Comment 7 Brad Buckingham 2018-07-19 13:21:55 UTC

Ivan, 

Does foreman-maintain check for stuck tasks?  In other words, should the documented workflow using foreman-maintain, help ensure users do not encounter this behavior?  If so, this may be 'notabug'.

Comment 8 Ivan Necas 2018-07-19 13:34:23 UTC

I don't think that the unique issue and running tasks are actually related: the lock objects stay in the database even after the task finishes.

I think though that this might be quite rare one, but we still should do make the migration more resilient to handle this corner case.

Juan: could you share with us the content of the `foreman_tasks_locks` table before the upgrade for analysis of what data cause the issue and how frequent that might be?

Comment 9 Josep 'Pep' Turro Mauri 2018-07-19 15:37:32 UTC

Created attachment 1460858 [details]
pg_dump of foreman_tasks_locks

I hit this too.

I was performing the upgrade from foreman-maintain, which indeed offered me to clean up tasks, which I accepted: this reported to have deleted 702 tasks, but apparently the tasks_locks table wasn't cleaned.

I'm also getting the same type of PG error:

[DEBUG 2018-07-19T11:15:58 main] PG::UniqueViolation: ERROR:  could not create unique index "foreman_tasks_locks_pkey"
[DEBUG 2018-07-19T11:15:58 main] DETAIL:  Key (id)=(5595) is duplicated.

Attaching a pg_dump of the foreman_tasks_locks table

Comment 11 Joe Giordano 2018-07-19 15:54:35 UTC

I ran into this same issue with the same 2 tasks, deleted them and re-kicked off the install. 
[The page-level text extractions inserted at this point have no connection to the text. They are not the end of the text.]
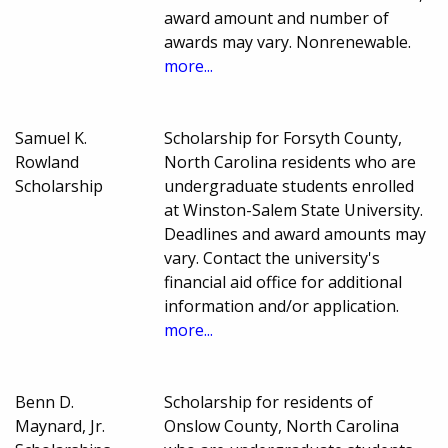
award amount and number of
awards may vary. Nonrenewable.
more...
Samuel K.
Scholarship for Forsyth County,
Rowland
North Carolina residents who are
Scholarship
undergraduate students enrolled
at Winston-Salem State University.
Deadlines and award amounts may
vary. Contact the university's
financial aid office for additional
information and/or application.
more...
Benn D.
Scholarship for residents of
Maynard, Jr.
Onslow County, North Carolina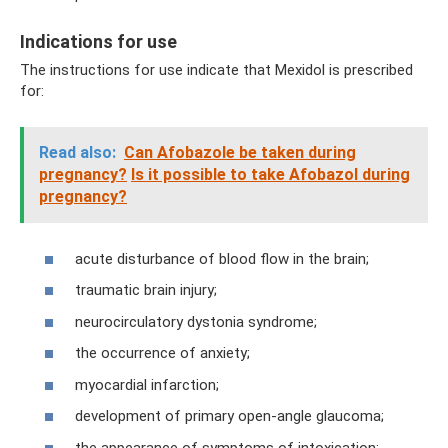
Indications for use
The instructions for use indicate that Mexidol is prescribed
for:
Read also:
Can Afobazole be taken during
pregnancy?
Is it possible to take Afobazol during
pregnancy?
acute disturbance of blood flow in the brain;
traumatic brain injury;
neurocirculatory dystonia syndrome;
the occurrence of anxiety;
myocardial infarction;
development of primary open-angle glaucoma;
the appearance of symptoms of intoxication;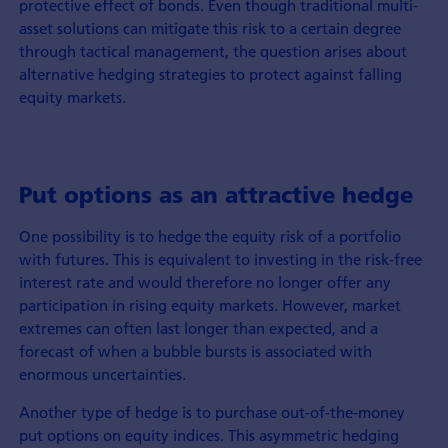
protective effect of bonds. Even though traditional multi-
asset solutions can mitigate this risk to a certain degree
through tactical management, the question arises about
alternative hedging strategies to protect against falling
equity markets.
Put options as an attractive hedge
One possibility is to hedge the equity risk of a portfolio
with futures. This is equivalent to investing in the risk-free
interest rate and would therefore no longer offer any
participation in rising equity markets. However, market
extremes can often last longer than expected, and a
forecast of when a bubble bursts is associated with
enormous uncertainties.
Another type of hedge is to purchase out-of-the-money
put options on equity indices. This asymmetric hedging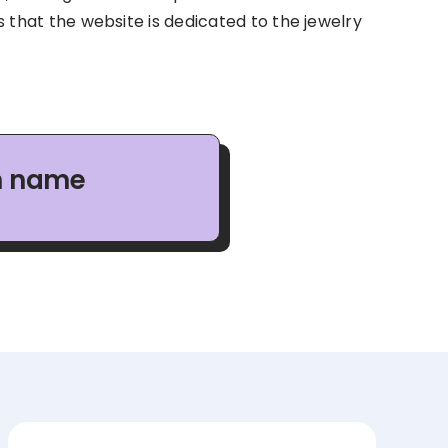
es that the website is dedicated to the jewelry
in name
My logs are here http://people.redhat.com/jgiordan/files/sat_migrate_logs.tar

Comment 13 Ivan Necas 2018-07-20 16:48:00 UTC

Looking at the database log, it looks quite odd, as even the table seems to have duplicate id records, even though it had the pkey defined on the column.

It seems there has been a bug in postgres that could lead to it https://www.postgresql.org/about/news/1506/, but has been fixed for some time.
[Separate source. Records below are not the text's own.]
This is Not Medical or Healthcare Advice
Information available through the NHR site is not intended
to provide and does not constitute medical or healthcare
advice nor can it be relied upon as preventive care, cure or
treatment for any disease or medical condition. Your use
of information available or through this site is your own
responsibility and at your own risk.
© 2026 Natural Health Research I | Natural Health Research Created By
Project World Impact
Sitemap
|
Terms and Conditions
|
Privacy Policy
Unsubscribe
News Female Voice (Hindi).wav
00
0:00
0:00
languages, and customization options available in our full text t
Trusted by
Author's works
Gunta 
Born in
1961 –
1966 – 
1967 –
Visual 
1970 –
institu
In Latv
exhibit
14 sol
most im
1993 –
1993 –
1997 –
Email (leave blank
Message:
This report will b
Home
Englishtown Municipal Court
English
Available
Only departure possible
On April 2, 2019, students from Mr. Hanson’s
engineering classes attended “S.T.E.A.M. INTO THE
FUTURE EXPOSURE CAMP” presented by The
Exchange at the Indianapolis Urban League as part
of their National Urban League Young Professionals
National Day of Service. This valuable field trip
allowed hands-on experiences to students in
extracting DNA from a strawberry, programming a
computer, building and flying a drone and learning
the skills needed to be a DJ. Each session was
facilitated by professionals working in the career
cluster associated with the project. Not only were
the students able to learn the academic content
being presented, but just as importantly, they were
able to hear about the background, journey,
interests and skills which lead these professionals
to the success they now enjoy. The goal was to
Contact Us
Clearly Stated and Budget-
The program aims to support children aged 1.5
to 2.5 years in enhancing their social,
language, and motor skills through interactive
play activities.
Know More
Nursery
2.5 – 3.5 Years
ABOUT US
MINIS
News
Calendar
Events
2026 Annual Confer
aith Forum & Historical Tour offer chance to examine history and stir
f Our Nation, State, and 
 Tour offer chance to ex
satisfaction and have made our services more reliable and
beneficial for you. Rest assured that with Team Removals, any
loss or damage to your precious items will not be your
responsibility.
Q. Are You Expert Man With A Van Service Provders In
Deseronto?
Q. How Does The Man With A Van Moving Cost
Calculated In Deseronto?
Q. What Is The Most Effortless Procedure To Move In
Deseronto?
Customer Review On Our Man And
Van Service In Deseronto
The generic workaround is to:

    su - postgres -c 'psql -d foreman -c "delete from foreman_tasks_locks where id in (select id from foreman_tasks_locks group by id having count(id) > 1);"'

Given we've not seen this so far with other large customer databases, I would suggest leaving this BZ open for now. If it turns out, that this would be more probable than it looks like right now, we could release a KCS article on this + implement a check to foreman-maintain to perform the cleanup before the upgrade.
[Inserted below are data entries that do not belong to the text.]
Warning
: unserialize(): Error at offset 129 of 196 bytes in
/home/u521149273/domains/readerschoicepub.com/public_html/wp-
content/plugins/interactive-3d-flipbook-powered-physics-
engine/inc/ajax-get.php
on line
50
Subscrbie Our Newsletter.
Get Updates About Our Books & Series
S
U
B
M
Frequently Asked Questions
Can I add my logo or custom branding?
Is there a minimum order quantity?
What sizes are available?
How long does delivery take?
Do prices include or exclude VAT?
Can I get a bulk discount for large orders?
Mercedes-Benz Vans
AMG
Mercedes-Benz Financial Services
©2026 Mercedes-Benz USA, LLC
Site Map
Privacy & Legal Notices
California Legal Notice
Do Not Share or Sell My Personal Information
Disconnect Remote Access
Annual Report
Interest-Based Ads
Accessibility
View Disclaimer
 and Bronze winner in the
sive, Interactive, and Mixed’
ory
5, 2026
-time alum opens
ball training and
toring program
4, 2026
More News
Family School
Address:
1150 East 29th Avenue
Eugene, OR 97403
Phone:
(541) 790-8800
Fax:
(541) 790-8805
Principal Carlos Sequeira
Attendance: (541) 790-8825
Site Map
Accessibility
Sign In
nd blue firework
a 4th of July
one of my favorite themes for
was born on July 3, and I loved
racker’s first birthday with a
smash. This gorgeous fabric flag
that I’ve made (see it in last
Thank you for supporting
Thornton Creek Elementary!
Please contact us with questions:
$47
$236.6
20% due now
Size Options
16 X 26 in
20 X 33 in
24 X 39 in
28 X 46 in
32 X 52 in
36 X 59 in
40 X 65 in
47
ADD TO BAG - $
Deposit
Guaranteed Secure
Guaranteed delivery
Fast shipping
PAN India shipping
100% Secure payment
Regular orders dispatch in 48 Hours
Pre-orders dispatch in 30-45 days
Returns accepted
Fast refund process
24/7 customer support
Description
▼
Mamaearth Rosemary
Comment 14 Bryan Kearney 2019-08-05 12:22:30 UTC

The Satellite Team is attempting to provide an accurate backlog of bugzilla requests which we feel will be resolved in the next few releases. We do not believe this bugzilla will meet that criteria, and have plans to close it out in 1 month. This is not a reflection on the validity of the request, but a reflection of the many priorities for the product. If you have any concerns about this, feel free to contact Red Hat Technical Support or your account team. If we do not hear from you, we will close this bug out. Thank you.

Comment 15 Bryan Kearney 2019-09-03 18:58:27 UTC

Thank you for your interest in Satellite 6. We have evaluated this request, and while we recognize that it is a valid request, we do not expect this to be implemented in the product in the foreseeable future. This is due to other priorities for the product, and not a reflection on the request itself. We are therefore closing this out as WONTFIX. If you have any concerns about this, please do not reopen. Instead, feel free to contact Red Hat Technical Support. Thank you.